Casper IskovLe Danois Casper Iskov s’était jusqu’ici fait connaître à travers les travaux shoegaze grungeo-folk de son groupe (?) Love Talk. On avait croisé la route du jeune homme alors qu’il avait à peine dix huit ans au moment de la sortie de ce qui semblait être son premier album, From An Unspoiled Female Naivety, dont on avait surtout retenu le titre et la jolie pochette. La musique nous avait moins convaincu, bien que pétrie de qualités (vocales, mélodiques). Le jeune homme marchait allègrement sur les terres déjà contestées de Ride mais quelque chose comme quinze ans après, voix d’ange et guitares grésillantes, mais sans la capacité de montée en apesanteur des Oxfordiens – qui étaient deux. Un autre album (sorti uniquement en cassette) avait suivi en 2013 avant qu’on ne redécouvre par hasard le bonhomme sur un titre : Two Hour Sex (2016), face B d’un single lui-même épatant, Rotella, dont on était tombé amoureux du clip (enfin, de l’actrice du clip, pour être précis).
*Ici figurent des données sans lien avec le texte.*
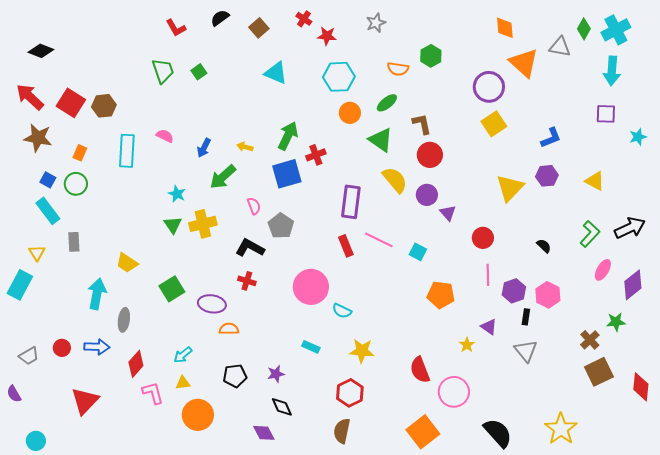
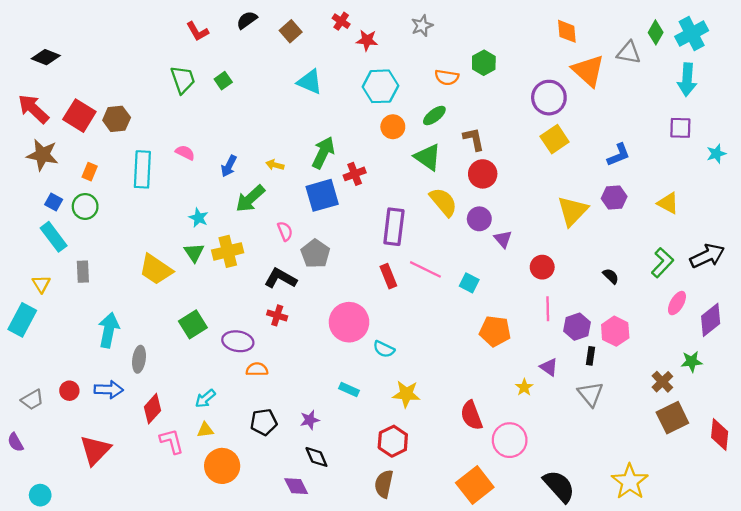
yellow trapezoid: (127, 263) -> (156, 269), moved, size x1.4

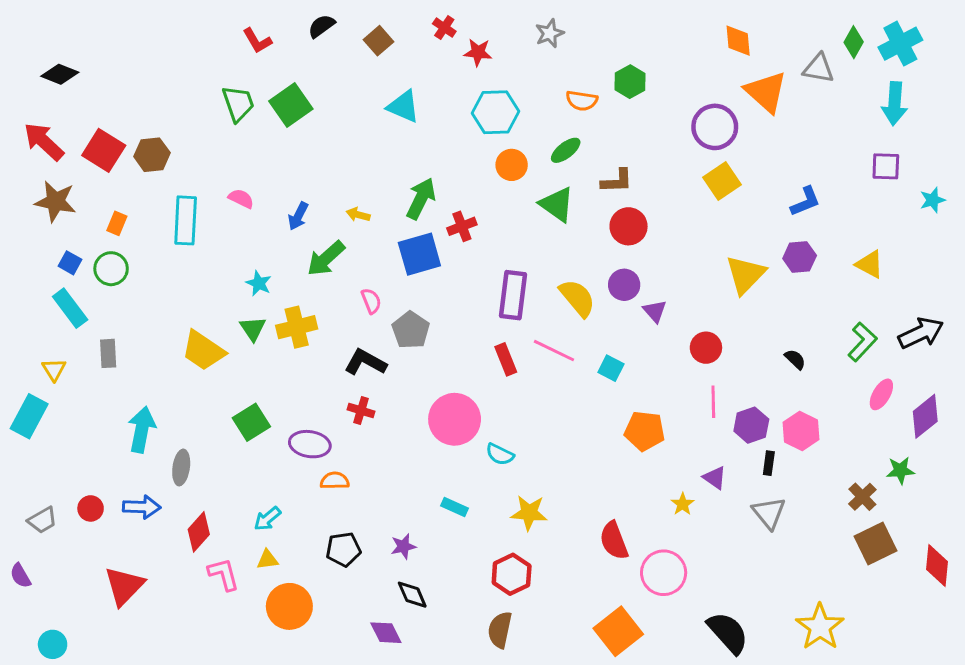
green square: (223, 81) -> (291, 105), size x1.8
brown L-shape: (474, 139) -> (617, 181), turned 100
yellow semicircle: (443, 202) -> (577, 298), moved

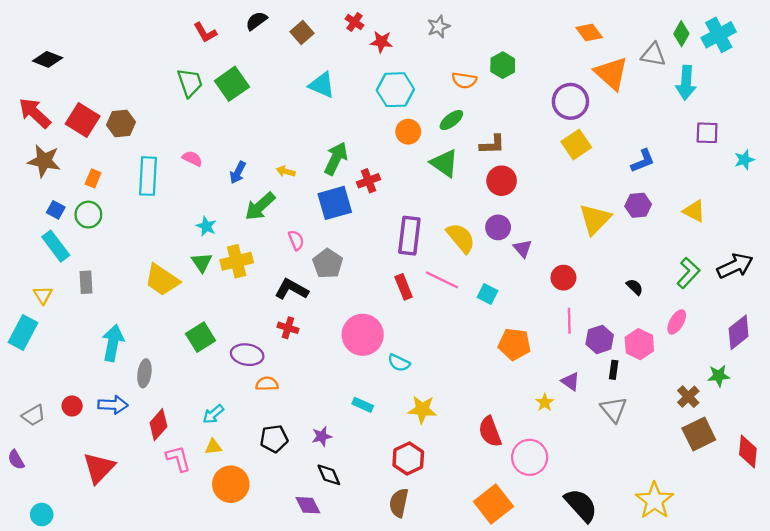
orange diamond: (738, 41) -> (589, 32), turned -32
cyan arrow: (895, 104) -> (686, 83), moved
pink ellipse: (881, 394) -> (677, 322), moved

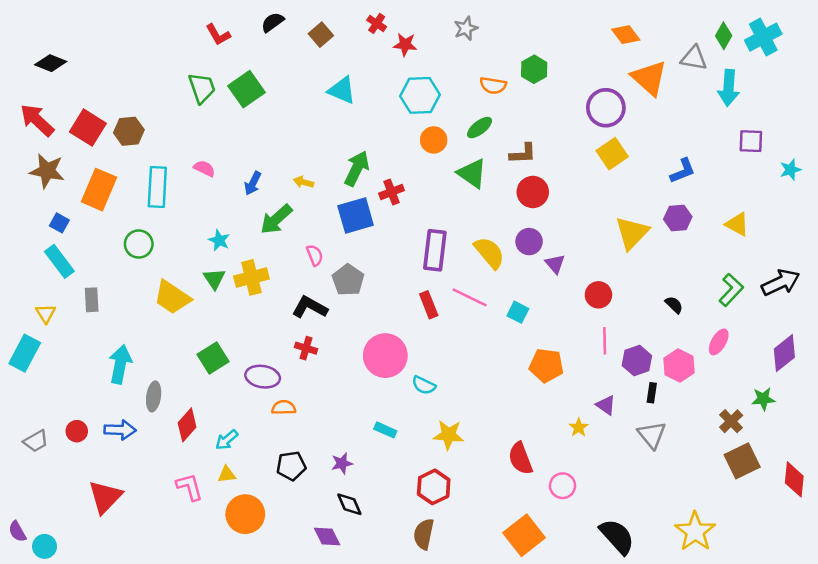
orange rectangle: (93, 178) -> (99, 190), size x2.0
green circle: (88, 215) -> (139, 244), moved
red diamond: (158, 425) -> (187, 425), moved
pink circle: (530, 457) -> (563, 486), size x0.7
purple semicircle: (16, 460) -> (17, 532), moved

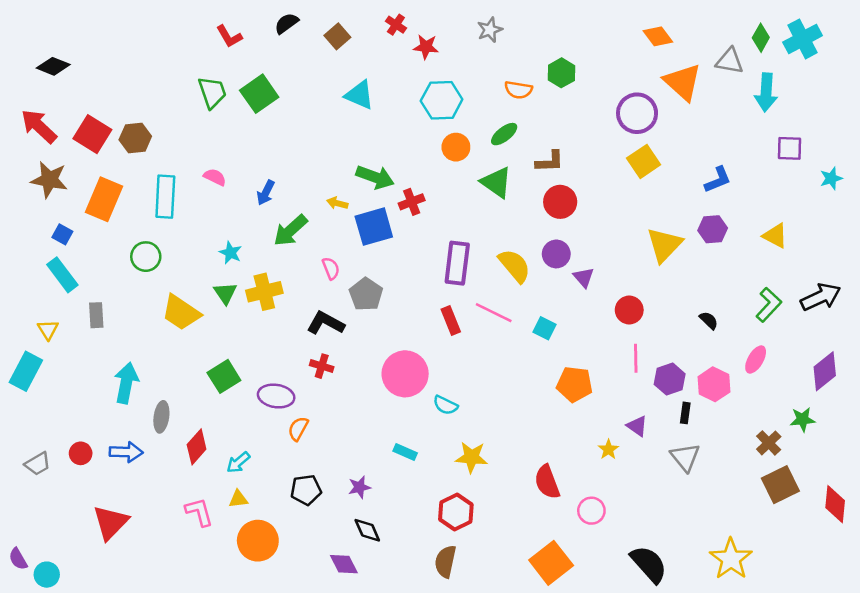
green arrow: (357, 168) -> (375, 177), turned 84
yellow arrow: (304, 182) -> (337, 203), moved
orange semicircle: (284, 408) -> (298, 429), turned -60

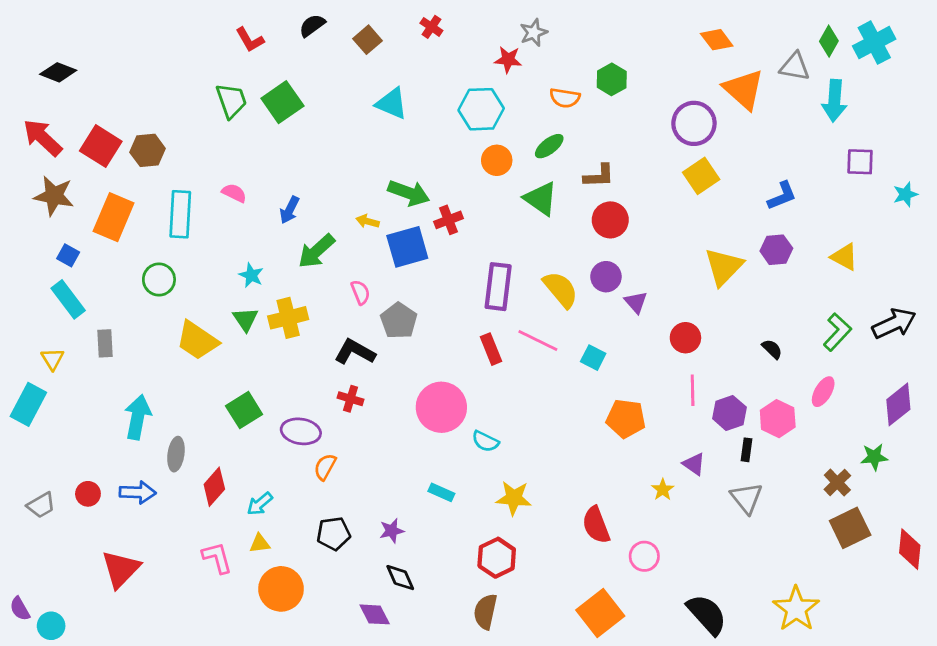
red star: (426, 47) -> (508, 60), moved

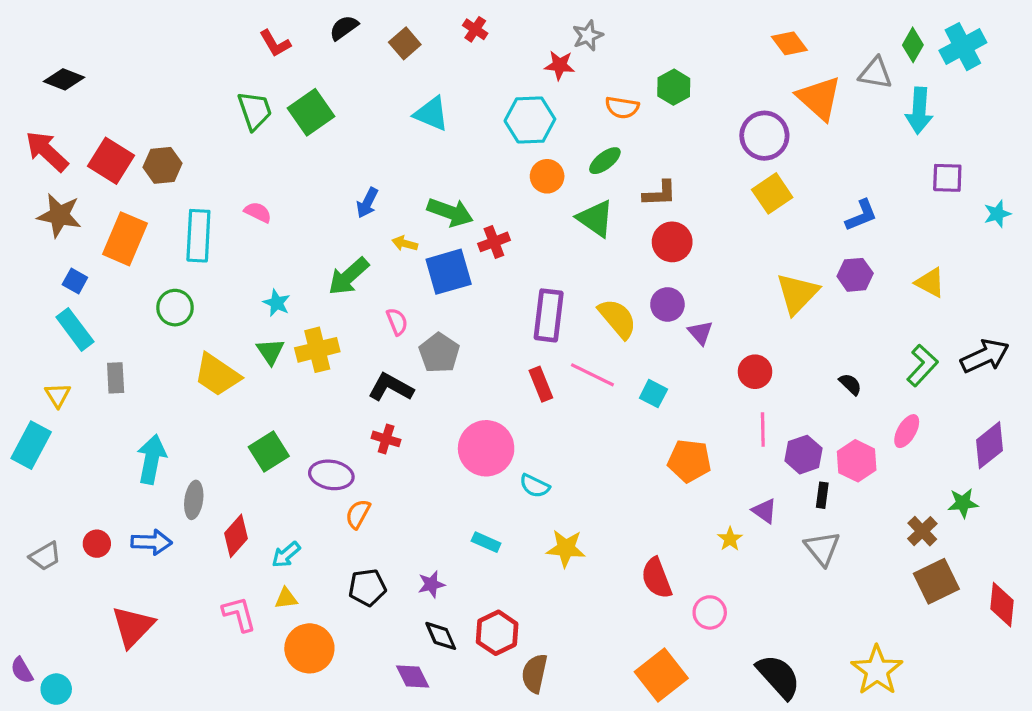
blue arrow: (290, 210) -> (367, 203), moved
red hexagon: (497, 558) -> (497, 633), moved

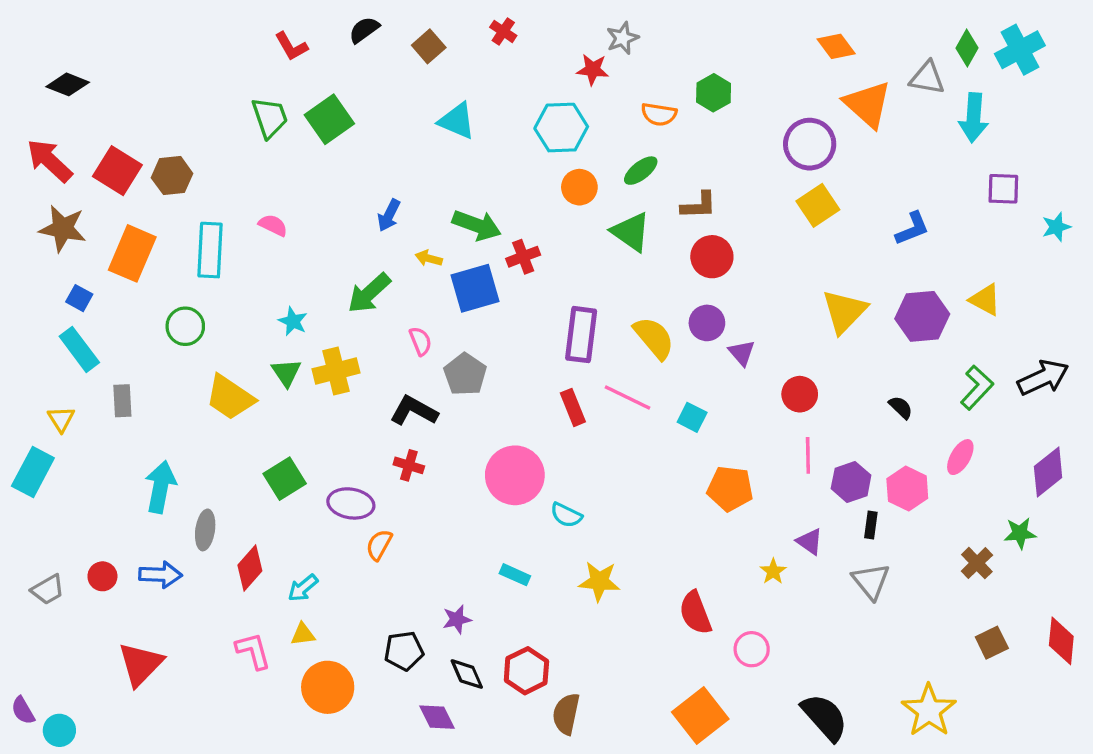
purple hexagon: (855, 275) -> (922, 316), moved, size x1.4
brown square: (936, 581) -> (992, 643), moved, size x0.7
black pentagon: (367, 587) -> (404, 651), moved

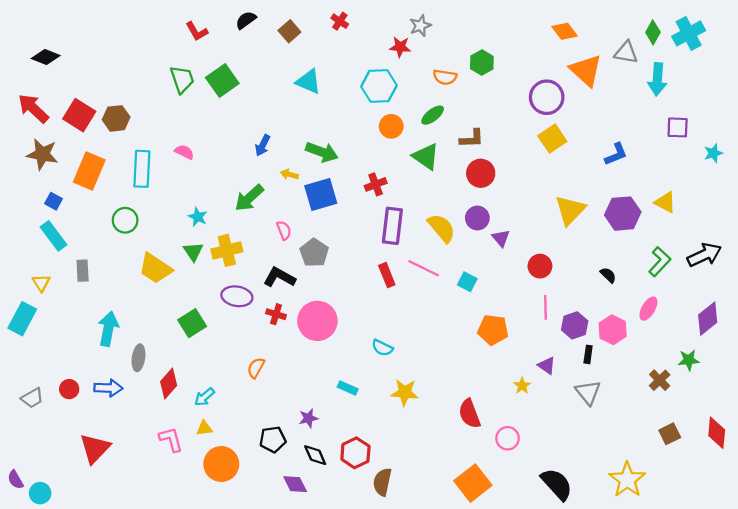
red cross: (523, 257) -> (376, 184), moved
pink circle: (515, 475) -> (317, 321), moved
purple ellipse: (351, 503) -> (237, 296), moved

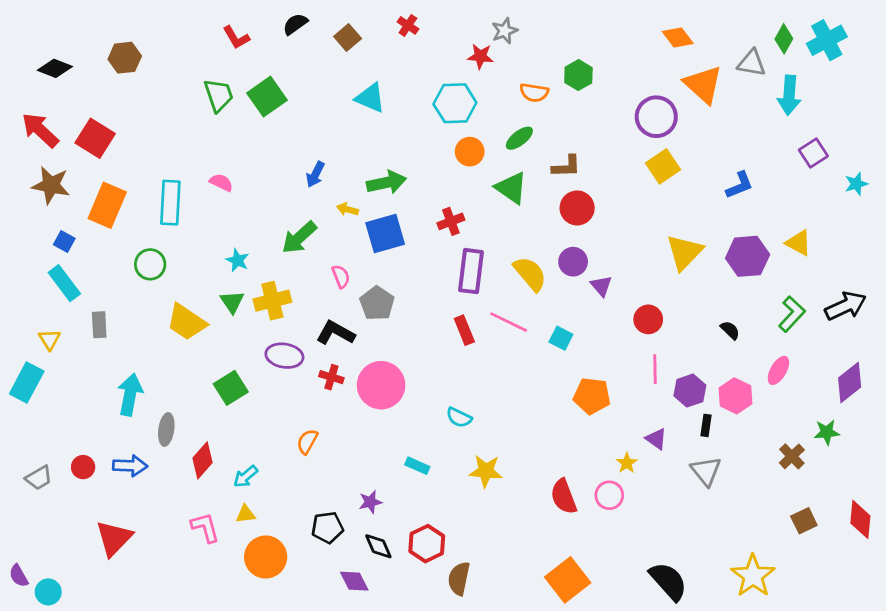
brown hexagon: (116, 118) -> (125, 58), moved
purple square: (678, 127) -> (813, 153), turned -35
green arrow: (322, 152) -> (386, 182), turned -32
pink circle: (508, 438) -> (609, 495), moved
Le son était plus ramassé, plus fort aussi, façon Teenage Fan Club, et notre attirance avait reposé alors sur cette promesse surnaturelle d’une session sexuelle de deux heures avec cette mystérieuse petite soeur de Nico (le clip était référencé alors comme celui d’un groupe de Manchester). On était vite repassé aux affaires courantes, jusqu’à ce que, par la force des réseaux (non pas sociaux mais de copains), un ami nous glisse le dernier morceau en date du gentil Casper. On a du se rendre à l’évidence alors : le beau Danois n’avait pas chômé depuis deux ans, offrant au monde qui l’ignore une floppée, de chansons, de singles, de reprises (Radiohead, Green Day, Ride, par exemple) qui avaient toutes pour elles de… s’écouter et de s’écouler sur son nouveau label (le sien), baptisé Rasta Sound.

Libéré de son groupe Love Talk (de son batteur, de son guitariste), Iskov fait tout lui-même et propose une musique un peu plus apaisée et tranquille qu’auparavant, mais qui reste assez fascinante et pleine de poésie, même si certains la trouveront.. banale et gnangnan. On trouve encore dans tout ce qui est sorti depuis un an des morceaux incisifs comme le curieux Succsex, à la rythmique baggy carrément bizarre, et d’autres carrément mélancoliques comme Face ou le récent Father.

Les images qui illustrent ces singles trahissent le grand écart émotionnel et musical qui caractérise cet artiste (tantôt séducteur à la mèche blonde, tantôt vêtu de noir et au bord du suicide) qui doit désormais approcher la trentaine. Le talent est intact, protéiforme, comme s’il cherchait encore une incarnation ou une force capable de le concentrer sur un effort, un long format capable de dégager une unité esthétique. Casper Iskov est un artiste aimable et qu’il faut avoir à l’oeil. Tout le monde n’est pas capable d’écrire une chanson aussi cool que Poems Like Her. Est-ce qu’il y a mieux à attendre d’Iskov que ça ? Peut-être. Peut-être bien.